The trauma of the Holocaust left the Romanian Jew, Celan, with an ambiguous relationship towards German culture, particularly its language, which he adopted as the vehicle for his poetry. A “language of long shadows”, as he referred to it. His struggle for expression embodied Adorno’s famous sentiment that poetry after Auschwitz was impossible, and Celan described his own poetic enterprise as stillgeworden (becoming silent): an endless battle between the imperative for articulation and the desire for silence. Bustin has become increasingly concerned to erase the ‘mark’ from her recent paintings in much the same way that Celan and Edmond Jabes attempted to remove meaning from behind the word. A convert to Judaism, Bustin, follows the great Jewish mystics in attempting to speak towards the unsayable, to paint towards the unpaintable. (ln the Jewish tradition not only could God not be named directly, but also no representational image was permissible). Through the ritual of painting she encounters the ever-present aspiration to make the ordinary and quotidian sacred.

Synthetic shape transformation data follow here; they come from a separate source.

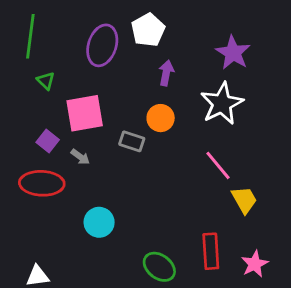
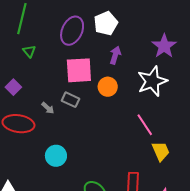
pink square: (85, 113) -> (79, 70), moved
purple square: (48, 141) -> (13, 87), moved
gray rectangle: (132, 141) -> (71, 100), moved

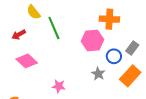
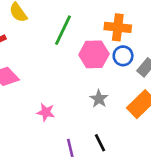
green line: (54, 28) -> (63, 30), moved, turned 45
blue circle: (114, 56) -> (123, 56), moved

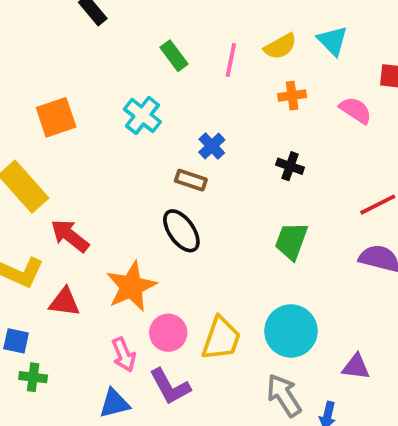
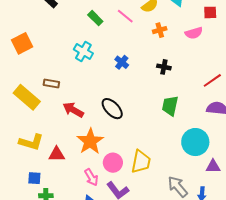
pink line: (231, 60) -> (125, 16), turned -54
pink semicircle: (356, 110) -> (194, 33), turned 138
orange square: (56, 117) -> (22, 43), moved
brown rectangle: (191, 180) -> (51, 83), moved
red arrow: (70, 236) -> (73, 110), moved
cyan circle: (291, 331) -> (195, 142), moved

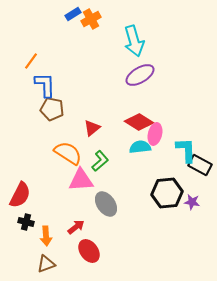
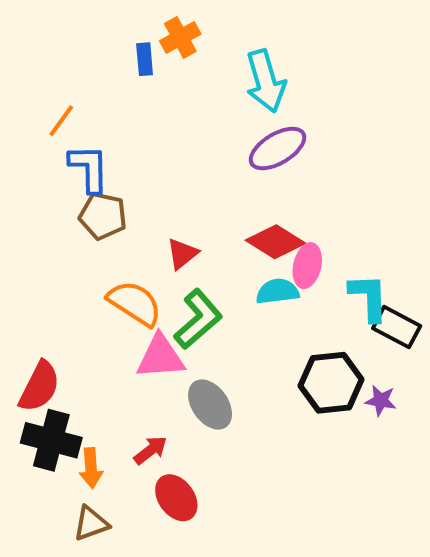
blue rectangle: (73, 14) -> (145, 59), moved, turned -63
green L-shape: (100, 161) -> (198, 319), size x1.4
black cross: (26, 222) -> (51, 440), size x1.8

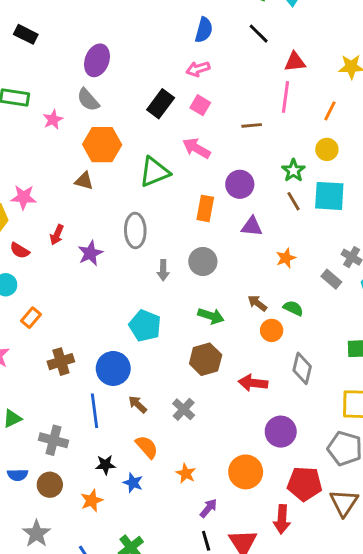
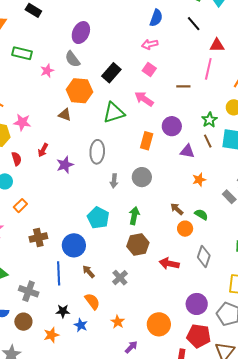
black rectangle: (161, 104) -> (111, 73), moved
purple triangle: (252, 226) -> (187, 151), moved
red semicircle: (20, 250) -> (16, 159), turned -144
green arrow: (211, 316) -> (134, 216), moved, turned -102
purple circle: (281, 432) -> (197, 304), moved

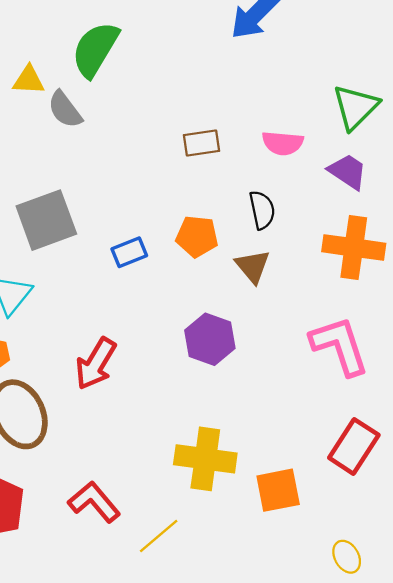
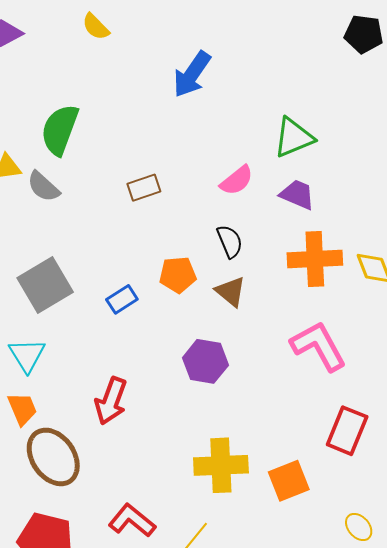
green triangle: (355, 107) -> (294, 138), turned 33
brown rectangle: (202, 143) -> (144, 188), moved
pink semicircle: (283, 143) -> (237, 180), turned -33

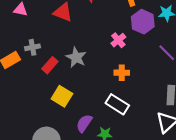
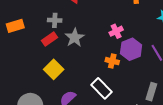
purple hexagon: (143, 22) -> (131, 49), moved
gray cross: (32, 47) -> (55, 20), moved

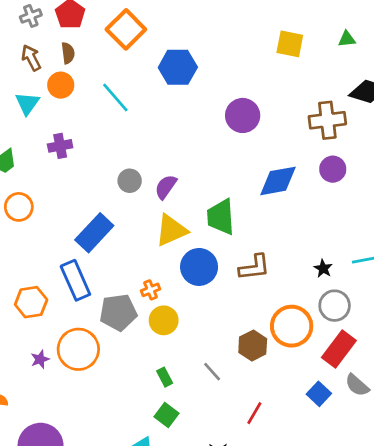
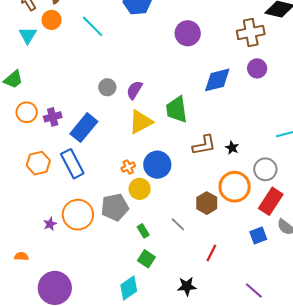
purple cross: (60, 146) -> (53, 117), moved
blue circle: (199, 267) -> (157, 165), moved
black star: (323, 268) -> (232, 148), moved
orange hexagon: (31, 302) -> (38, 163), moved
gray pentagon: (118, 312) -> (115, 207), moved
blue square: (319, 394) -> (258, 235), turned 30

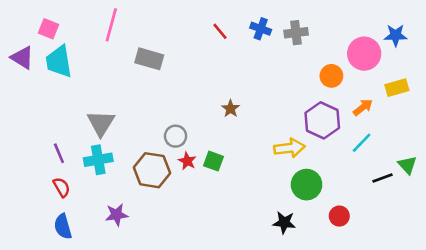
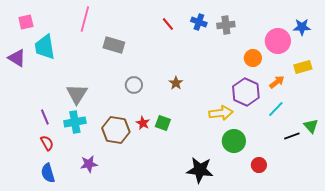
pink square: (48, 29) -> (26, 22), moved, turned -35
purple triangle: (22, 58) -> (17, 58), moved
gray circle: (176, 136) -> (134, 85), moved
black star: (284, 223) -> (200, 170), moved, size x1.5

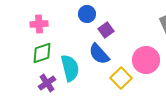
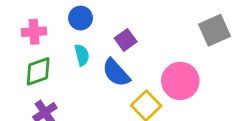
blue circle: (87, 14) -> (81, 18), moved
cyan semicircle: (70, 68) -> (82, 55), moved, size x0.6

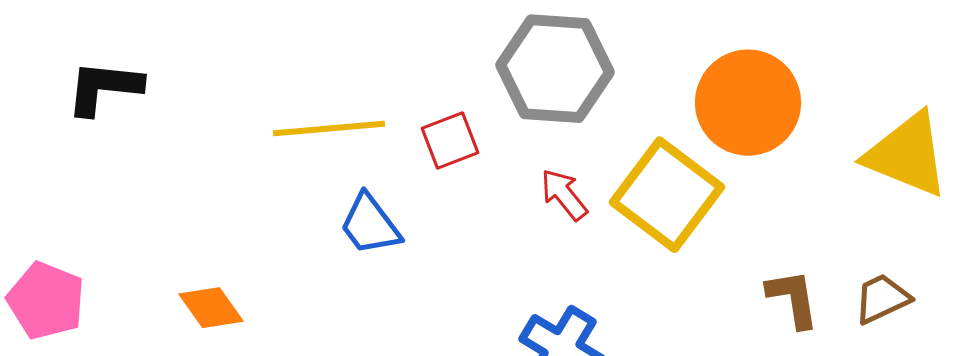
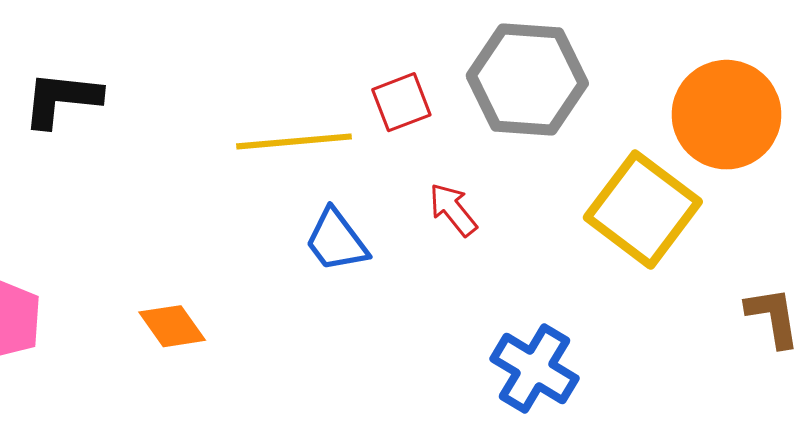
red square: (450, 141) -> (401, 102), moved
red arrow: (564, 195) -> (453, 210), moved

In her diptych of Giotto blue-green oil on wood, abutted to a panel of pale lemon oil on silk and wood, Bustin has abandoned any trace of the figurative. In this act is an acceptance that the space is not Nothingness, but a void ‘full’ of potential. The darkened edges of the painting, the rim of umber and acid yellow, are the result of this ’emptying out’, of figuration being pushed to the peripheries. The edge becomes the perimeter that contains this pregnant void, the place where two things meet. This pays indirect homage to the mysticism of Barnett Newman, whose heavenly ‘zips’ perform something of the same function. Bustin experiences Newman’s as a predominantly male sensibility, with his ‘zips’ sitting ‘authoritatively’ on the surface. For her, the void to which she alludes is closer to Kristeva’s notion of the chora, a feminine space or receptacle.
In the deeply articulated and expressive luminosity of her translucent green panel that bleeds into the adjacent paler cream space, she speaks of dissolution, which becomes essence, of transmutation that reaches towards connection. This shimmering surface acts as a multi-layered veil that both blocks and reveals half-glimpsed truths and spiritual uncertainties.